2 New York strips, bone removed but tied on - a 5.5 pound slab and a 7 pound slab, that I trimmed and cut into 1 1/2 inch thick steaks for us.
1 filet mignon, a half pound, for us to share on some special evening.
1 3 pound chuck roast for general purpose.
1 2 pound London broil.
6 gorgeous lamb chops, with the rib left long, but Frenched, which will be cute to play with presentations for.

We actually plan to increase our beef consumption rate, since towards the end of the last supply, it wasn't quite as nice. After getting all the meat put away, by around 9:30 we sat down to eat bits cut off the strip steaks with a little pan sauce, with farfalle and tomato sauce as a side. They were fantastic. There's really nothing quite beef produced that way.

thanks for shopping with us

The local Safeway is convenient, right off the Crankster Freeway, close to the place where we get cat food and to the Target of Death.
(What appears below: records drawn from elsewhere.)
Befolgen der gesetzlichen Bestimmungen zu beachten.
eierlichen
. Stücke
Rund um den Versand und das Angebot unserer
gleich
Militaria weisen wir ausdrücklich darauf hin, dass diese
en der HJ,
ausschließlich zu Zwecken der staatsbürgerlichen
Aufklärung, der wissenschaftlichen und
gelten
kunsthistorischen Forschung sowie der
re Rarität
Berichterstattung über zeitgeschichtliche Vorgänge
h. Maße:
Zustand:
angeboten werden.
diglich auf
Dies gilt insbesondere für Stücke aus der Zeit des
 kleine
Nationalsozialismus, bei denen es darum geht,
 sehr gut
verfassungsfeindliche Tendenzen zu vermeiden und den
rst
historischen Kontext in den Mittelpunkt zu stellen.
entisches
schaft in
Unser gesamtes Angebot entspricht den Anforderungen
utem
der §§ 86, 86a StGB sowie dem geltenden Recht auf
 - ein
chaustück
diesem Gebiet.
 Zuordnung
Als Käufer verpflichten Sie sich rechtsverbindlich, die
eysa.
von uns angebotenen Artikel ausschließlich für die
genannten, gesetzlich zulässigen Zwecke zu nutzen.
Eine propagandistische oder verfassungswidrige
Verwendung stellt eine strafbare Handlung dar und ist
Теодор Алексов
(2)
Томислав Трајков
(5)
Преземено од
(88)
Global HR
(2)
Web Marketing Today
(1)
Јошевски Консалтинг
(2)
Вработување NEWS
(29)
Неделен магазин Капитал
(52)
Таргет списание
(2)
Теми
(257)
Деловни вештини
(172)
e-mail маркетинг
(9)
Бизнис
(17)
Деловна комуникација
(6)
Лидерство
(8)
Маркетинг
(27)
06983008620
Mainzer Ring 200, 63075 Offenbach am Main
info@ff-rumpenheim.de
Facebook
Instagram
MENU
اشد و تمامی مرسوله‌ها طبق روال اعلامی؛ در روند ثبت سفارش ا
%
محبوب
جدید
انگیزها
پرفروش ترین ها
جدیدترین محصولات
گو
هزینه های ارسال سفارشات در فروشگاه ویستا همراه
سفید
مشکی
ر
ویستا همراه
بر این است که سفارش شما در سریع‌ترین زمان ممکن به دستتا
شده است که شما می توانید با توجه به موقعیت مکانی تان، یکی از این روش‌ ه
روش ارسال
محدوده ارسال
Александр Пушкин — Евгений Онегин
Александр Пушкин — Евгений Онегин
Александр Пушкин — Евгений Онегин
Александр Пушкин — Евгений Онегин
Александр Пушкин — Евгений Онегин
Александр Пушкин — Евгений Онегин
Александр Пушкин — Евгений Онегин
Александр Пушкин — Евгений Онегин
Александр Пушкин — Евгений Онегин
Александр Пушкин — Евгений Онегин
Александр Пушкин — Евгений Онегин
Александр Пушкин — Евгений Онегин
The only reason we ever go to the Safeway is because it is convenient, and we think to ourselves, this thing we need is something not even Safeway can screw up or make unpleasant.

That has changed with their new bag policy, which is out of step with the general direction things are going in the grocery business in California. Trader Joe's and Raley's both sell bags for a buck, and give you a 5 or 7 cent discount when you re-use the bag. They offer to sell people bags who aren't using them, gladly give the discount, and are quite aware of the whole bag business.

Safeway's new bag policy, as stated, is "ORDERS WILL BE BAGGED IN PLASTIC (unless otherwise requested)." In other words, they aren't going to bother to ask you if you want a paper or plastic bag, or if you brought your own. We brought our own in today, and even though Lauren and I had started bagging our own groceries in our own bags, the checking drone started opening a plastic bag to put stuff in it. I had to startle her our of her daze by raising my voice to sputter "PLEASE don't put anything in plastic bags." "Alright," she mumbled. Then she finished checking things, and then realized she needed to give us the bag credit, of 3 cents. The policy might as well read, "ORDERS WILL BE BAGGED IN PLASTIC. Violators will be prosecuted."

Thursday, July 05, 2007

fantastic new song

Today we recorded a new song and posted it to our Soundclick page. If I do say so myself (and I do), it's pretty damned terrific. It tells the tale of our coming together, three years ago today, the 5th of July (it's the first song listed). Play it, send people to it, listen to it obsessively, because it's that good.


It was 106 yesterday. As usual, this was 4 degrees hotter than the predicted high. Today the National Weather Service predicts it will be 102, so I'm prepared for 108 to 112. It was 84 at 7:53 am.

There's no other news at the moment, because it's too hot for anything to happen.

It's the anniversary of Lauren and I cohabitating, which is the anniversary we most celebrate. We'll spend the day hiding from the heat.